The History of Big Data Processing in 5 Critical Papers The History of Big Data Processing in 5 Critical Papers
Read the History of Big Data Processing in These 5 Papers Big data is a multi-faceted area of interest and growth... The History of Big Data Processing in 5 Critical Papers

Read the History of Big Data Processing in These 5 Papers

Big data is a multi-faceted area of interest and growth in today’s digital world. While many understand the core concepts of big data, the history is lesser known. Individuals interested in big data processing can brush up on its history and core components in the following 5 papers:

  1. The Google File System
  2. MapReduce: Simplified Data Processing on Large Clusters
  3. Spark: Cluster Computing with Working Sets
  4. Kafka: a Distributed Messaging System for Log Processing
  5. Occupy the Cloud: Distributed Computing for the 99%

We break down the review of these papers into two different parts: batch processing and streaming analytics. All papers are easily accessible and provide the foundations for the field of big data.

Big Data wasn’t created with Hadoop, but we will see that it helped to make it accessible to organizations. There were several systems to handle massive amounts of data. What Hadoop did, was to offer an affordable distributed, fault-tolerant data processing on commodity machines, not supercomputers or specialized hardware, but machines you would get from a tech store or online distributor.

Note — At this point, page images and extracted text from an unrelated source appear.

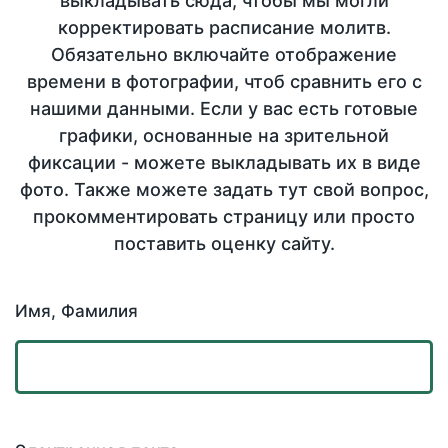
выкладывать сюда, чтобы мы могли
корректировать расписание молитв.
Обязательно включайте отображение
времени в фотографии, чтоб сравнить его с
нашими данными. Если у вас есть готовые
графики, основанные на зрительной
фиксации - можете выкладывать их в виде
фото. Также можете задать тут свой вопрос,
прокомментировать страницу или просто
поставить оценку сайту.
Имя, Фамилия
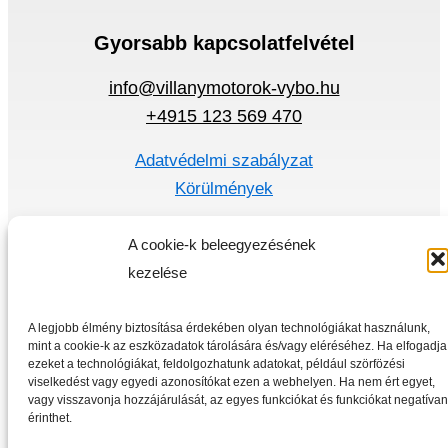
Gyorsabb kapcsolatfelvétel
info@villanymotorok-vybo.hu
+4915 123 569 470
Adatvédelmi szabályzat
Körülmények
Gyors menü
A cookie-k beleegyezésének
Villanymotorok
kezelése
Frekvencia átalakító
Otthon
A legjobb élmény biztosítása érdekében olyan technológiákat használunk,
mint a cookie-k az eszközadatok tárolására és/vagy eléréséhez. Ha elfogadja
Üzlet
ezeket a technológiákat, feldolgozhatunk adatokat, például szörfözési
viselkedést vagy egyedi azonosítókat ezen a webhelyen. Ha nem ért egyet,
vagy visszavonja hozzájárulását, az egyes funkciókat és funkciókat negatívan
érinthet.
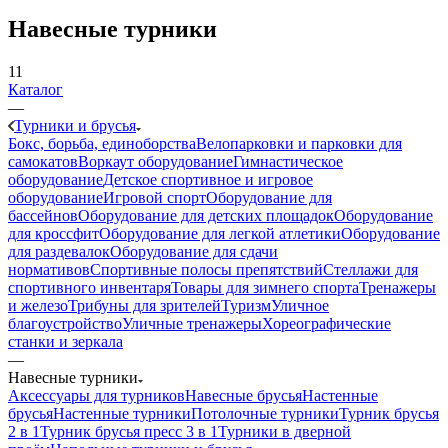
Навесные турники
11
Каталог
—
Турники и брусья
Бокс, борьба, единоборства
Велопарковки и парковки для
самокатов
Воркаут оборудование
Гимнастическое
оборудование
Детское спортивное и игровое
оборудование
Игровой спорт
Оборудование для
бассейнов
Оборудование для детских площадок
Оборудование
для кроссфит
Оборудование для легкой атлетики
Оборудование
для раздевалок
Оборудование для сдачи
нормативов
Спортивные полосы препятствий
Стеллажи для
спортивного инвентаря
Товары для зимнего спорта
Тренажеры
и железо
Трибуны для зрителей
Туризм
Уличное
благоустройство
Уличные тренажеры
Хореографические
станки и зеркала
—
Навесные турники
Аксессуары для турников
Навесные брусья
Настенные
брусья
Настенные турники
Потолочные турники
Турник брусья
2 в 1
Турник брусья пресс 3 в 1
Турники в дверной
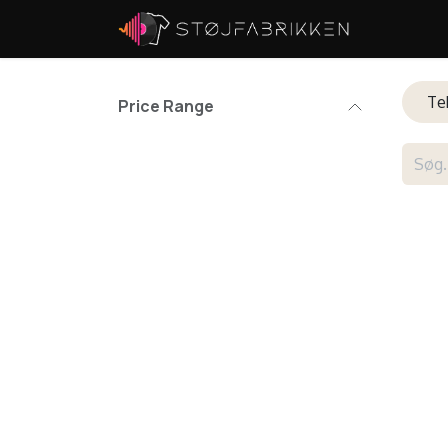
Skip to Content
Tek
Price Range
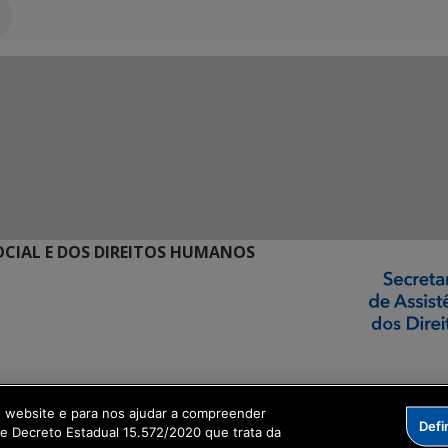
SOCIAL E DOS DIREITOS HUMANOS
ormação Digital
o website e para nos ajudar a compreender
Defi
me Decreto Estadual 15.572/2020 que trata da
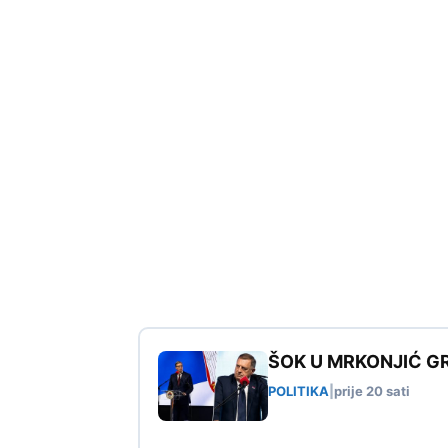
ŠOK U MRKONJIĆ GRA
POLITIKA
|
prije 20 sati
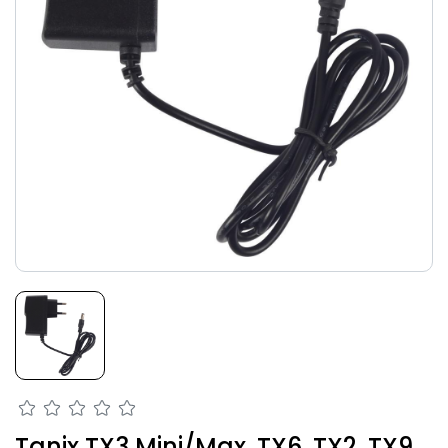
Tanix TX3 Mini/Max, TX6, TX2, TX9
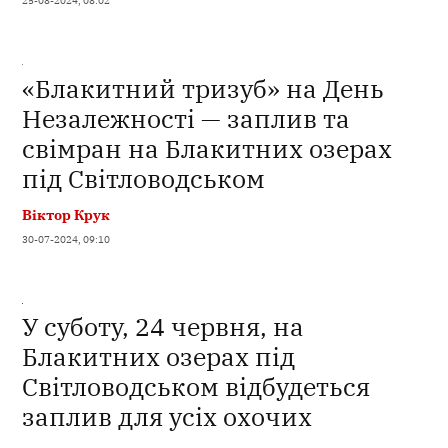
25-08-2024, 08:02
«Блакитний тризуб» на День
Незалежності — заплив та
свімран на Блакитних озерах
під Світловодськом
Віктор Крук
30-07-2024, 09:10
У суботу, 24 червня, на
Блакитних озерах під
Світловодськом відбудеться
заплив для усіх охочих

Hadoop, inspired by papers from Google engineers, handled massive amounts of data and processed them in a distributed way, optimizing processing time because it processed where the data was stored minimizing data movements and traffic on the network, using it for coordination. With Hadoop a massive dataset is sharded and replicated to multiples machines in the cluster, when a processing request comes in the processing occurs on the machines with the data in local storage whenever is possible, this data locality feature is a good improvement for clusters using low speed networks. Hadoop was designed for batch processing, to efficiently calculate for example the PageRank of each website on the web, executing a query on a massive dataset and then waiting for the response and continue, this offline or batch processing was a huge improvement but it was fitted for certain type of jobs.

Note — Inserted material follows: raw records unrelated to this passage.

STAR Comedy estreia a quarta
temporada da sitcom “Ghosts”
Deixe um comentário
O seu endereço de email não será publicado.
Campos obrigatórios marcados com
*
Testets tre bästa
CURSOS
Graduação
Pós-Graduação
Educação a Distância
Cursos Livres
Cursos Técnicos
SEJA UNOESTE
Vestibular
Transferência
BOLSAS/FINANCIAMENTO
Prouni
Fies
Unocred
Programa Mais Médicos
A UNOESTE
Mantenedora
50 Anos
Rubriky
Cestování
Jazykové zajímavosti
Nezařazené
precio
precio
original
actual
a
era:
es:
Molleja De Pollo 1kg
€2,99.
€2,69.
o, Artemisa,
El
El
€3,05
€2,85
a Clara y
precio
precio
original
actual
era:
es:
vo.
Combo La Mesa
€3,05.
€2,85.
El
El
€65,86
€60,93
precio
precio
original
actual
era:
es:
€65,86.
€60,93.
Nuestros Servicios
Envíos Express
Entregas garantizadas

Spark continued improving batch processing performance, making use of in memory processing with lazy start improving even more the time response of Hadoop tasks for certain tasks such as iterative processing for data mining tasks introducing the use of cache, and interactive querying to the data.

After Hadoop and Spark, both efficient tools for batch processing we could see the emergence of a new type of data processing, the processing of streaming data. Streaming processing allows you to have access to the data as soon as it is produced, and Kafka through a set of simple rules allowed to companies to better organized their data exchanges and having access to the data is been produced in their systems and offered to the systems that required this data.

Batch Processing

Google Papers Influence Creation of Hadoop

In 2003 and 2004, engineers from Google published two papers about how Google maintained its large data processing systems: The Google File System [1] and the MapReduce: Simplified Data Processing on Large Clusters [2]. Inspired by these papers, two Yahoo! engineers, Doug Cutting and Mike Cafarella, spin off the storage and processing components of their project, Nutch, to create the initial version of the Hadoop Project as an Apache Foundation project in 2006.

As Hadoop’s different module features grew, commercial scalability of its use became a reality in 2008. Three companies soon appeared in big data world based on Hadoop’s programs and procedures:  Cloudera Inc. in 2008, MapR in 2009, and HortonWorks in 2011, with ~$1Bn, $280M, and $248M respectively in rounds of investment to date. Each company offers its own customized version of Hadoop. To ensure the livelihood and growth of the Hadoop project, Cloudera and HortonWorks have a large number of committers (developers, coders, etc) and project management committees (PMCs) to the initiative.

Cloudera and Hortonworks count with most of the PMCs (Project Management Committee) and Committers to Apache Hadoop. PMC are a high level decision makers and governance of the project. Committers are the developers in charge of accepting and making official changes to the source code of the project.

From Hadoop to Spark

By design, Hadoop was meant to act as a system that processed massive amounts of data with ease. There were, however, limitations in such a design. One of the most apparent deficiencies was that Hadoop was ineffective as performing other tasks. An example of this ineffectiveness was in performing iterative jobs which are commonly used to train machine learning models. Another example is through interactive analysis, because you had to wait, sometimes dozens of seconds, for the results to come back to the user after simple exploratory query to the data.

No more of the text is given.